The first week of simulation was a bit complicated and the crew was confused a lot. Shannon came back to the Outpost on Wednesday and questioned a lot of our ways. It was stressful for us as we felt like we were doing everything we could according to the Handbook, the Report templates and examples from the two weeks prior to our rotation on the mission support mailing list. Nevertheless, we are very grateful for her advices as they were very relevant: we learned a lot from them. We learned how to redact precise EVA Requests that were also compliant with the Mars simulation.

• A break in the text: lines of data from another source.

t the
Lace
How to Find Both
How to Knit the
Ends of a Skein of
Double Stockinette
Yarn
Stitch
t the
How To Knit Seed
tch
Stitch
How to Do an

Shannon also highlighted that we may have planned to perform too much experiments and that future Martian missions would probably be more centered on daily life activities.

As we think that like on the ISS, water will be a rare resource on Mars  crewed missions, we were very careful with our water consumption. We collectively decided that only two showers would be allowed for each crew member, using alternative methods for daily hygiene. Nevertheless, two crew members decided not to take any shower and the other five took only one. Moreover, the water consumption was carefully monitored by category of use, in order to see if it was possible to save more water. Techniques were put in place to save water while doing the dishes, cooking or brushing our teeth. Monitoring of sleep status throughout the mission was performed using Dreem headbands. This allowed to take initiatives such as relaxation sessions according to the crew members sleep state.

As for the general engineer operations, the Crew Engineer had work to do with some batteries and fuses that stopped operating in the suits. Of course, he had to do his daily work like pumping water from static tank to loft tank, maintaining the station, the rovers and emptying the toilets. Moreover, we were happy to have a better situation than Crew 240 regarding the toilet’s situation: it was almost not smelling at all and could be emptied every four days.

Given that the GreenHab was only operative for the first 4 days of the mission, we were left with no fresh food, and Elena was left with no plants to take care of. However, the GreenHab emergency was the team’s first Martian emergency and they reacted in a successful way: everyone pitched in and helped emptying the GreenHab as fast and precisely as possible.

Last but not least, the crew has learned to live as a Space Team. Proximity, lyophilized food and EVAs were our routine. We all enjoyed our journey on Mars!